## Work task
Copy out each line containing "Разработка" from the entries below.

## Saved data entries
►
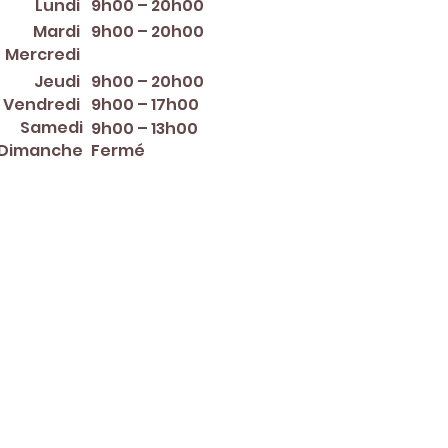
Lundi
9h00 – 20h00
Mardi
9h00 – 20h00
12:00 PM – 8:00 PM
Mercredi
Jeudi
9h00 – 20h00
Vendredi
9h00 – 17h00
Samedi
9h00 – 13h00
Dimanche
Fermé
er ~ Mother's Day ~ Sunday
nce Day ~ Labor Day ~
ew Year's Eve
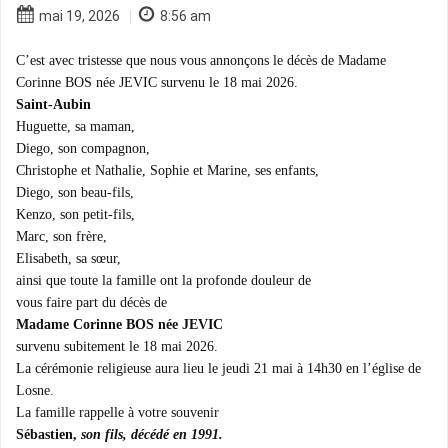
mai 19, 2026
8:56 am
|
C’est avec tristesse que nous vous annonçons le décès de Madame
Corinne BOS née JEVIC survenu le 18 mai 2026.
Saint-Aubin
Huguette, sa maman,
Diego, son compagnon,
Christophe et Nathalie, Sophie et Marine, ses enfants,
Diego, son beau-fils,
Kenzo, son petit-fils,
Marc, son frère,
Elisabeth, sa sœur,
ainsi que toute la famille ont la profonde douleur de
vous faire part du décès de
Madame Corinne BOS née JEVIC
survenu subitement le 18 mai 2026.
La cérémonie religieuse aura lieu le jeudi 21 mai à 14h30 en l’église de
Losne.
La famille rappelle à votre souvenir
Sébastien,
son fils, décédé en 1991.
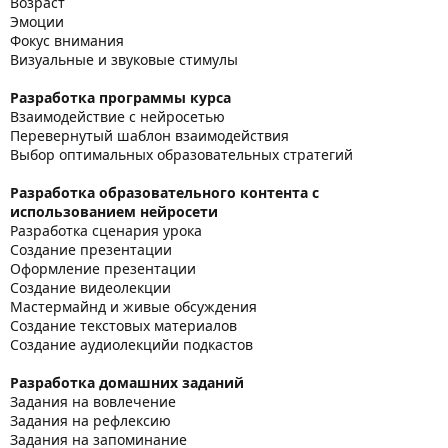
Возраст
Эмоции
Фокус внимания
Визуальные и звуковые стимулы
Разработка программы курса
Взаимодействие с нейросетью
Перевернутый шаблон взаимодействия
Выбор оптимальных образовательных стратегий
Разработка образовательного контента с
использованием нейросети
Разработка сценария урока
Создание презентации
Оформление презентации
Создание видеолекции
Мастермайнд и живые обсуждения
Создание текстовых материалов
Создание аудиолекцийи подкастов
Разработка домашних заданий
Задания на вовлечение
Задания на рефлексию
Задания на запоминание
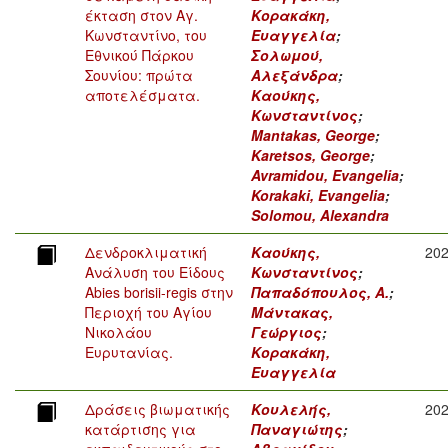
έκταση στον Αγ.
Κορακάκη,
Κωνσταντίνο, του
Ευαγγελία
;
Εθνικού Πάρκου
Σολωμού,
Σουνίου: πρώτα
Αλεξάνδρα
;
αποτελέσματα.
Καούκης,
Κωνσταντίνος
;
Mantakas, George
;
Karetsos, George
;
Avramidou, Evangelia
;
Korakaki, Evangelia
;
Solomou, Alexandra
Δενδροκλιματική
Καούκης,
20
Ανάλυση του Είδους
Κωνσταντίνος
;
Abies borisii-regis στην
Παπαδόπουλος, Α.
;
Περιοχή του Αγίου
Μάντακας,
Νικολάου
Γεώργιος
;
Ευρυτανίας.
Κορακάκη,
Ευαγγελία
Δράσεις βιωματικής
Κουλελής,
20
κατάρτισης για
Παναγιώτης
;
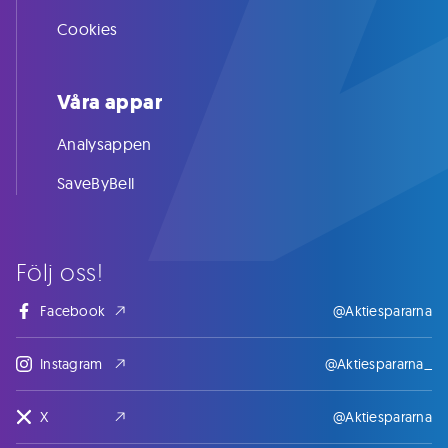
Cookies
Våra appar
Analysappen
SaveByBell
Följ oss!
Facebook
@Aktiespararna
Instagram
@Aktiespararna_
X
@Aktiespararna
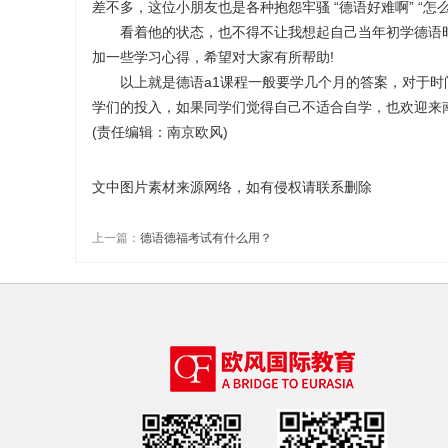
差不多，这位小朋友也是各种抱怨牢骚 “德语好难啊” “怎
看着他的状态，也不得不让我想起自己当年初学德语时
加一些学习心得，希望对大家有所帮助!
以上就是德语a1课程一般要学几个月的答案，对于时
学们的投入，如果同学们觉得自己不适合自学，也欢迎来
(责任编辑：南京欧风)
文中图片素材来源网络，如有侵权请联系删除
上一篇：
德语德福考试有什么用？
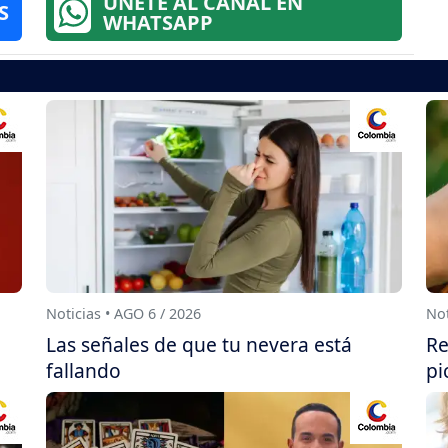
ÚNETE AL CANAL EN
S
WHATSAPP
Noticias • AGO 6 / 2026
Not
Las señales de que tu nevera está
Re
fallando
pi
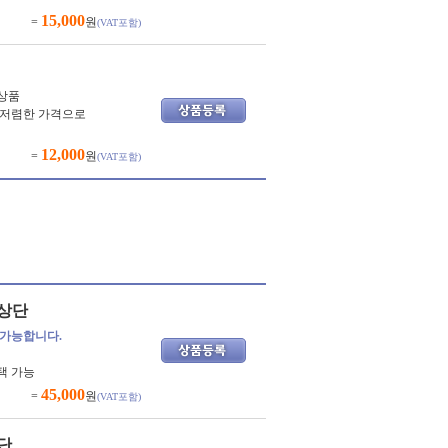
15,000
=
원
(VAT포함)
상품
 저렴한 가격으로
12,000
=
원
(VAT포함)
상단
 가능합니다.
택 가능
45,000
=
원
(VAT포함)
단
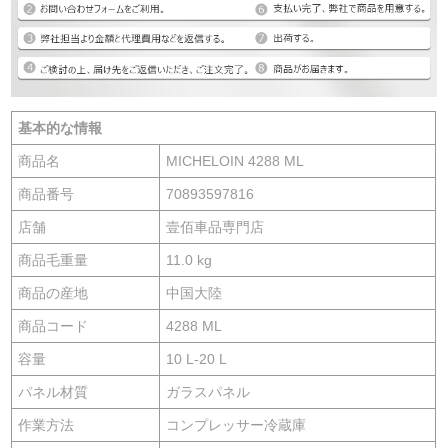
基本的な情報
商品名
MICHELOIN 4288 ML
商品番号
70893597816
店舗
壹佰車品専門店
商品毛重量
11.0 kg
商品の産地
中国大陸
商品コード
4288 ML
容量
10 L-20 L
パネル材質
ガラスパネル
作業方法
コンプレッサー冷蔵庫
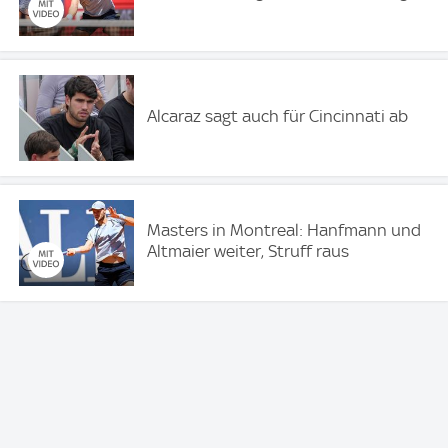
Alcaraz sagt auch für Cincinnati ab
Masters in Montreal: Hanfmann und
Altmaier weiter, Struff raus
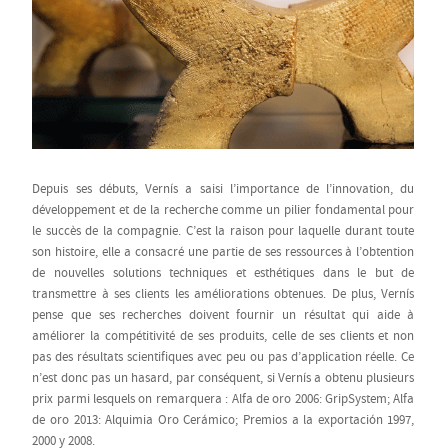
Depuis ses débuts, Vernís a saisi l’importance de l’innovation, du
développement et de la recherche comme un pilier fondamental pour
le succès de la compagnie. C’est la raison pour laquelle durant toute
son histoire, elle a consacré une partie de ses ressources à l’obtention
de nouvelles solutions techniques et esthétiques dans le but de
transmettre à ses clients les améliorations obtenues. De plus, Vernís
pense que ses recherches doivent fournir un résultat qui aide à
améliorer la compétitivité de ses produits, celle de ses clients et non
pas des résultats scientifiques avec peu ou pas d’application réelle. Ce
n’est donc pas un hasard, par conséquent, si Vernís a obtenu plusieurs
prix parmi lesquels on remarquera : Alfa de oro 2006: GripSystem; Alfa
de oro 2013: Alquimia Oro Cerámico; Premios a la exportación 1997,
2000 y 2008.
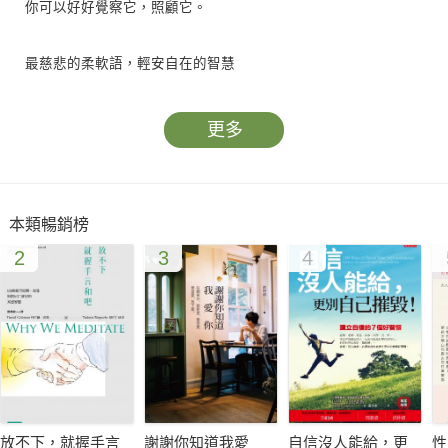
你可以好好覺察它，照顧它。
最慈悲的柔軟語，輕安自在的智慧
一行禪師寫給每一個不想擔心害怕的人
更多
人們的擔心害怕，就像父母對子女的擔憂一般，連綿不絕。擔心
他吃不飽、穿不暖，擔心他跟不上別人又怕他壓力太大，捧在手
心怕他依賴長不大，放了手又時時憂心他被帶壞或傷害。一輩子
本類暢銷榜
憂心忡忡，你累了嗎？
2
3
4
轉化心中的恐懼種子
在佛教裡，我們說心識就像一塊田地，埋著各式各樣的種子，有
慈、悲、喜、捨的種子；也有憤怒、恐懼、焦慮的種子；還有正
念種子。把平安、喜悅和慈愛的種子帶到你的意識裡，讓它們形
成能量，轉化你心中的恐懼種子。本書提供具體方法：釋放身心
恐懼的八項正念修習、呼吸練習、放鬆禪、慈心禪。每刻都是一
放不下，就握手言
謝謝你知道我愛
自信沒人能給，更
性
◄
## Solution to the problem
Разработка программы курса
Разработка образовательного контента с
Разработка сценария урока
Разработка домашних заданий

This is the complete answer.